CONSERVATION RESERVE PROGRAM (CRP)

Agency



The Farm Service Agency (FSA) administers the Conservation Reserve Program in cooperation with the Natural Resources Conservation Service (NRCS) of the U.S. Department of Agriculture (USDA), Cooperative State Research and Education Service, State Foresters and the local soil and water conservation districts.


Relevant Legislation


The CRP was established by the Food Security Act of 1985 (1985 Farm Act). It was extended by the Food, Agriculture, Conservation and Trade Act of 1990 (1990 Farm Act), the Federal Agriculture Improvement and Reform Act of 1996 (1996 Farm Act) and the Farm Security and Rural Investment Act of 2002 (2002 Farm Bill).


Overall Objective


To encourage farmers to plant long-term resource-conserving covers – intended environmental gains include habitat and water quality improvements; soil erosion reduction and productivity gains; air quality improvements and carbon sequestration.


Delivery Mechanism


The CRP is a voluntary program that offers long term rental payments, cost share assistance and technical assistance to farmers to convert highly erodible cropland or other environmentally sensitive acreage to vegetative cover, such as tame or native grasses, wildlife plantings, trees, filterstrips, or riparian buffers.
The program provides farmers an annual rental per hectare payment on land placed in a permanent cover under a 10 15 year contract; half of the cost of establishing a permanent land cover; and funds technical assistance and extension to help farms to adopt the program.
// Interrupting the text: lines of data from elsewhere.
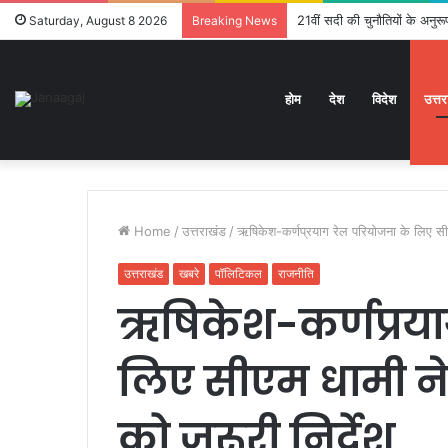
21वीं सदी की चुनौतियों के अनुरूप 
Saturday, August 8 2026
Breaking News
होम
देश
विदेश
उत्त
Home
/
उत्तराखंड
/
ऋषिकेश-कर्णप्रयाग रेल परियोजना के लिए सीएम
उत्तराखंड
खबरे
पॉलिटिकल
राजनीति
ऋषिकेश-कर्णप्रया
लिए सीएम धामी ने
को जरूरी निर्देश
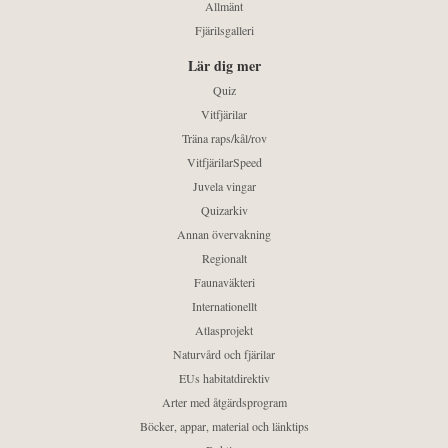
Allmänt
Fjärilsgalleri
Lär dig mer
Quiz
Vitfjärilar
Träna raps/kål/rov
VitfjärilarSpeed
Juvela vingar
Quizarkiv
Annan övervakning
Regionalt
Faunaväkteri
Internationellt
Atlasprojekt
Naturvård och fjärilar
EUs habitatdirektiv
Arter med åtgärdsprogram
Böcker, appar, material och länktips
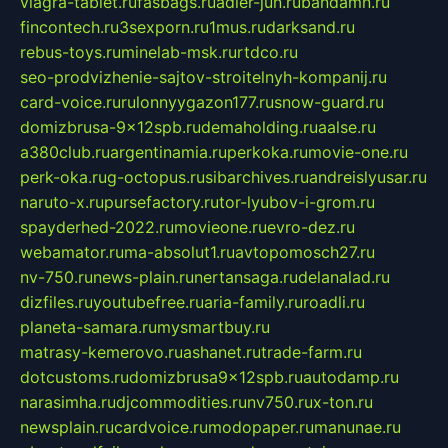
viagra-tablet.ru
fasbags.ru
adler-jun.ru
bandamn.ru
fincontech.ru
3sexporn.ru
1mus.ru
darksand.ru
rebus-toys.ru
minelab-msk.ru
rtdco.ru
seo-prodvizhenie-sajtov-stroitelnyh-kompanij.ru
card-voice.ru
rulonnyygazon177.ru
snow-guard.ru
domizbrusa-9x12spb.ru
demaholding.ru
aalse.ru
a380club.ru
argentinamia.ru
perkoka.ru
movie-one.ru
perk-oka.ru
g-octopus.ru
sibarchives.ru
andreislyusar.ru
naruto-x.ru
pursefactory.ru
tor-lyubov-i-grom.ru
spayderhed-2022.ru
movieone.ru
evro-dez.ru
webamator.ru
ma-absolut1.ru
avtopomosch27.ru
nv-750.ru
news-plain.ru
nertansaga.ru
delanalad.ru
dizfiles.ru
youtubefree.ru
aria-family.ru
roadli.ru
planeta-samara.ru
mysmartbuy.ru
matrasy-kemerovo.ru
ashanet.ru
trade-farm.ru
dotcustoms.ru
domizbrusa9x12spb.ru
autodamp.ru
narasimha.ru
djcommodities.ru
nv750.ru
x-ton.ru
newsplain.ru
cardvoice.ru
modopaper.ru
manunae.ru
Land is selected based on the magnitude of the likely environmental gain relative to the rental payment.
Contracts are for a minimum of 10 years and a maximum of 15 years.

Targets





When Applied


The CRP has been applied since 1985.

Coverage/Eligibility



A nation-wide, voluntary program.

Participation is limited to erosion prone agricultural land in designated conservation priority areas or other regions where establishment of a cover crop will potentially reduce watershed or wellshed contamination.
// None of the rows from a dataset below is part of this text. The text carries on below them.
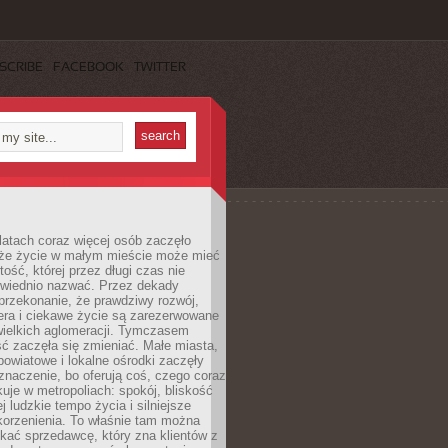
SCRIBE
FACEBOOK
TWITTER
latach coraz więcej osób zaczęło
 że życie w małym mieście może mieć
ość, której przez długi czas nie
wiednio nazwać. Przez dekady
przekonanie, że prawdziwy rozwój,
era i ciekawe życie są zarezerwowane
wielkich aglomeracji. Tymczasem
ć zaczęła się zmieniać. Małe miasta,
owiatowe i lokalne ośrodki zaczęły
naczenie, bo oferują coś, czego coraz
kuje w metropoliach: spokój, bliskość
ej ludzkie tempo życia i silniejsze
korzenienia. To właśnie tam można
kać sprzedawcę, który zna klientów z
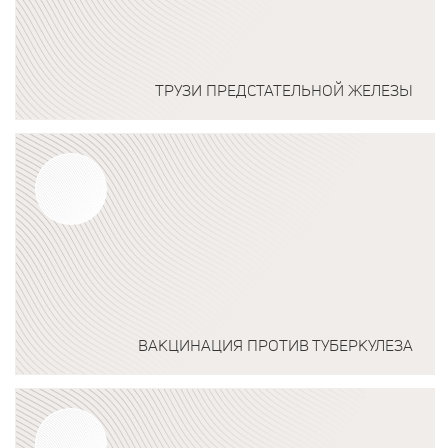
ТРУЗИ ПРЕДСТАТЕЛЬНОЙ ЖЕЛЕЗЫ
Подробнее о программе
ВАКЦИНАЦИЯ ПРОТИВ ТУБЕРКУЛЕЗА
Подробнее о программе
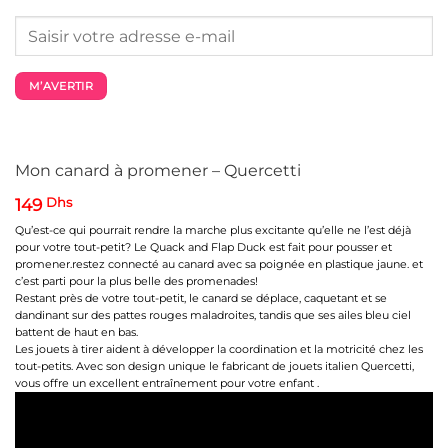
M’AVERTIR
Mon canard à promener – Quercetti
149
Dhs
Qu’est-ce qui pourrait rendre la marche plus excitante qu’elle ne l’est déjà
pour votre tout-petit? Le Quack and Flap Duck est fait pour pousser et
promener.restez connecté au canard avec sa poignée en plastique jaune. et
c’est parti pour la plus belle des promenades!
Restant près de votre tout-petit, le canard se déplace, caquetant et se
dandinant sur des pattes rouges maladroites, tandis que ses ailes bleu ciel
battent de haut en bas.
Les jouets à tirer aident à développer la coordination et la motricité chez les
tout-petits. Avec son design unique le fabricant de jouets italien Quercetti,
vous offre un excellent entraînement pour votre enfant .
The USDA uses an ‘Environmental Benefits Index’ (EBI) to determine the acreage to accept in the CRP. USDA estimates an EBI score for proposed CRP contracts based on weighted values for environmental services likely to be derived, and ranks contracts by the EBI score.
The program is offered nation-wide. There is a maximum enrolment area of 15.9 million hectares.


Costs


Land retirement programs have dominated agricultural conservation expenditures since the mid-1980s, and the CRP is by far the most significant of these, accounting for some 96 percent of all spending on retirement programs. Since 1996, CRP rental payments have averaged $1.5 billion per year.
For budgetary figures over the period 1986-2001 see budgetary table ****


Participation/Results



The value of benefits from erosion reductions on acreage enrolled in the CRP, based on the National Resources Inventory (NRI) ####, is estimated to exceed $690 million per year.
Wildlife habitat improved by enrolling land in the CRP is estimated to provide over $700 million per year in benefits from enhanced hunting and wildlife viewing opportunities (Feather, Hellerstein, and Hansen, Economic Valuation of Environmental Benefits and the Targeting of Conservation Programs: The Case of the CRP, Economic Research Service, USDA; see www.ers.usda.gov/publications/aer778/).
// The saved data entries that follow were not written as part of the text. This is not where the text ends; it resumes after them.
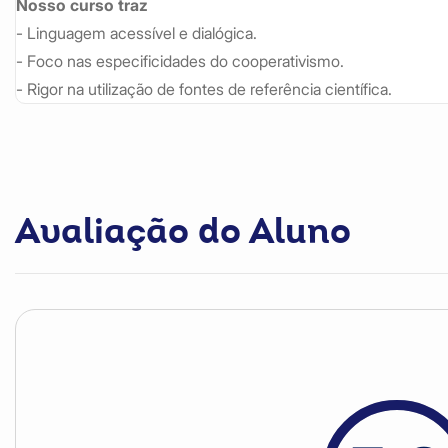
Nosso curso traz
- Linguagem acessível e dialógica.
- Foco nas especificidades do cooperativismo.
- Rigor na utilização de fontes de referência científica.
Avaliação do Aluno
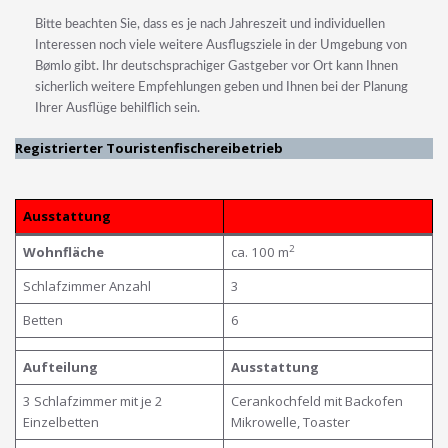
Bitte beachten Sie, dass es je nach Jahreszeit und individuellen
Interessen noch viele weitere Ausflugsziele in der Umgebung von
Bømlo gibt. Ihr deutschsprachiger Gastgeber vor Ort kann Ihnen
sicherlich weitere Empfehlungen geben und Ihnen bei der Planung
Ihrer Ausflüge behilflich sein.
Registrierter Touristenfischereibetrieb
Ausstattung
2
Wohnfläche
ca. 100 m
Schlafzimmer Anzahl
3
Betten
6
Aufteilung
Ausstattung
3 Schlafzimmer mit je 2
Cerankochfeld mit Backofen
Einzelbetten
Mikrowelle, Toaster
In the prairie pothole region of North and South Dakota and Minnesota, the CRP contributed to a 30 percent improvement in duck production, or 10.5 million more ducks, between 1992 and 1997.

Http://agriculture.senate.gov/Hearings/Hearings_2001/February_28__2001/0228smi.htm


How Programme is Monitored/Evaluated


The National Resources Inventory (NRI) ####, which is compiled every five years, provides an indication of the benefits of the CRP in terms of soil erosion. The effectiveness of the CRP has also been evaluated by the Economic Research Service of USDA , as described under Participation/Results.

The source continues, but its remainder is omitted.